*** Opening of Input material ***

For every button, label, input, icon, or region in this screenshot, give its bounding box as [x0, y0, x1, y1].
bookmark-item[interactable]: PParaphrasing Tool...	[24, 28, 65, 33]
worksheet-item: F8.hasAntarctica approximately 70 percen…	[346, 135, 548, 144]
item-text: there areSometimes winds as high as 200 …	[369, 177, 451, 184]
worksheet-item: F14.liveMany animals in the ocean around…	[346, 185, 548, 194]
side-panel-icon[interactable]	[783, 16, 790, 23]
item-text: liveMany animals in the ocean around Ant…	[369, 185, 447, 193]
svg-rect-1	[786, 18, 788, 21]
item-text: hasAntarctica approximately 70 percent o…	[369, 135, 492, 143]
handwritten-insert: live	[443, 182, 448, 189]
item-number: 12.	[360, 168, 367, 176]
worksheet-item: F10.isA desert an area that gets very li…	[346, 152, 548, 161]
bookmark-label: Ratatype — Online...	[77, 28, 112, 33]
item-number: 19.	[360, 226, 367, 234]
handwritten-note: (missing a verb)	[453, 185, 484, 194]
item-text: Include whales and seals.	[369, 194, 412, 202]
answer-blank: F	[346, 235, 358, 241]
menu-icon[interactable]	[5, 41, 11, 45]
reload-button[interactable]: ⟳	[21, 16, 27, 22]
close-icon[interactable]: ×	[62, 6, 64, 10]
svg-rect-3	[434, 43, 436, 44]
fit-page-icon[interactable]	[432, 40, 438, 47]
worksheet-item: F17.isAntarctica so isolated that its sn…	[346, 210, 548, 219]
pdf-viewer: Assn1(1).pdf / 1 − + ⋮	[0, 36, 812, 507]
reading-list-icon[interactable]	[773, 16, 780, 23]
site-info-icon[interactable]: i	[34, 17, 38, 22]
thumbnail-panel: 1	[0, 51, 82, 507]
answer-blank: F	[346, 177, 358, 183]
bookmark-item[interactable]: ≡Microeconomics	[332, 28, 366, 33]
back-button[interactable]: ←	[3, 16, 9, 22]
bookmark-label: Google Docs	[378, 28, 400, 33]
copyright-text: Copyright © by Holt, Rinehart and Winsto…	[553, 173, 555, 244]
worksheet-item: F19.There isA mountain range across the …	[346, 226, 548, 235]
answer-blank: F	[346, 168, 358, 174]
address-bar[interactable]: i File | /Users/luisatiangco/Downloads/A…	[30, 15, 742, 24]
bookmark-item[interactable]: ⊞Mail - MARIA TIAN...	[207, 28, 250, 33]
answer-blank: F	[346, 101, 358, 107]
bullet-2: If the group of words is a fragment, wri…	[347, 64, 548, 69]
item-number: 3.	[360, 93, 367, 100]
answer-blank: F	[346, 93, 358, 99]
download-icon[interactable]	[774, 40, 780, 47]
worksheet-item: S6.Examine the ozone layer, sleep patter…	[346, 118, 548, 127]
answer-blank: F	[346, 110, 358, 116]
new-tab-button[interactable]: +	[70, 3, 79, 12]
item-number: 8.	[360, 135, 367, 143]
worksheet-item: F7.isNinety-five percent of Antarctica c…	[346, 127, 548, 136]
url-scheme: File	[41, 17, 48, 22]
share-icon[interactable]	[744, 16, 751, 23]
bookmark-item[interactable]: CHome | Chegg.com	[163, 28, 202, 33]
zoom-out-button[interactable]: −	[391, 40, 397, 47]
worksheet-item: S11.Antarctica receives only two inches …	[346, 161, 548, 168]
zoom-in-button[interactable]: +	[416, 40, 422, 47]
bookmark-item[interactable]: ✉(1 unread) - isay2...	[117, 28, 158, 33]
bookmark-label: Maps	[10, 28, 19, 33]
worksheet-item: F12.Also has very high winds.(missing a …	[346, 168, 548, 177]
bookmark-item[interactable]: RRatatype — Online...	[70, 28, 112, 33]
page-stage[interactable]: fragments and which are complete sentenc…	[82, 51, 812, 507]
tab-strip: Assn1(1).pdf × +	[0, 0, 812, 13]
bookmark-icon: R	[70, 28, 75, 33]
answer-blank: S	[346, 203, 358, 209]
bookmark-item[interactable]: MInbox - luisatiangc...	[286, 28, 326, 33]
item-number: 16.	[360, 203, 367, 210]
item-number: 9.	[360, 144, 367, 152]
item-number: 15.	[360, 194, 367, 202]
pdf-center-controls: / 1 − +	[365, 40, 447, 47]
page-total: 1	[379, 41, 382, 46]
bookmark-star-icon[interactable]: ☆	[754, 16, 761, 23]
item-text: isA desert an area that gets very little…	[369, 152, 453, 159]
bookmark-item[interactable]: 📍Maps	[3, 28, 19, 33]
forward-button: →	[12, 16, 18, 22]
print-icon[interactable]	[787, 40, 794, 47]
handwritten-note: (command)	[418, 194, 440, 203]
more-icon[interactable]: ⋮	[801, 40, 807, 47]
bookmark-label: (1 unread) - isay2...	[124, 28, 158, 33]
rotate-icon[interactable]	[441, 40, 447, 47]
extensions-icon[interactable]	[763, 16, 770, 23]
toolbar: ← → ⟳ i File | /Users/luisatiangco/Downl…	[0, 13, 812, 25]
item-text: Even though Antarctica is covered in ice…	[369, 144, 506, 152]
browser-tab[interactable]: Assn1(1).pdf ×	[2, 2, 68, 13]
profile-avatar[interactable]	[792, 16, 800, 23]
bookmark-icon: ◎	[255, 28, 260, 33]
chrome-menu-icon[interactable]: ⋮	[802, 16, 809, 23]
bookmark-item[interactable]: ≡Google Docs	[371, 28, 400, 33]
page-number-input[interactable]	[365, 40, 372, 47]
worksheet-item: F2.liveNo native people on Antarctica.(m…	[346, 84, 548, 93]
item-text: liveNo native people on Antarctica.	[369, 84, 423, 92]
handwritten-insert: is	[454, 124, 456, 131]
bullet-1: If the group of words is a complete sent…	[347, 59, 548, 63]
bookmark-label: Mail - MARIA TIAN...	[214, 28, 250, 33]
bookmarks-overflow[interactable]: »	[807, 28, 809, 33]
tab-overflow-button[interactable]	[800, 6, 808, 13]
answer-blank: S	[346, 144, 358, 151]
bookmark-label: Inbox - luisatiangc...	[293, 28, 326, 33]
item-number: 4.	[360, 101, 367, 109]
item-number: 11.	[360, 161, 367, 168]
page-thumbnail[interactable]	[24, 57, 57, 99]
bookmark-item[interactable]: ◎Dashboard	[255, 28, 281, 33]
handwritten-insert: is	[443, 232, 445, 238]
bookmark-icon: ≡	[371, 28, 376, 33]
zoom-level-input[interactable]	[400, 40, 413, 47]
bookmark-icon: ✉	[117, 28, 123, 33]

*** Close of Input material ***

Every line with "rect" in it should be copied from the entries.

* [Exercise output]
svg-rect-1	[786, 18, 788, 21]
svg-rect-3	[434, 43, 436, 44]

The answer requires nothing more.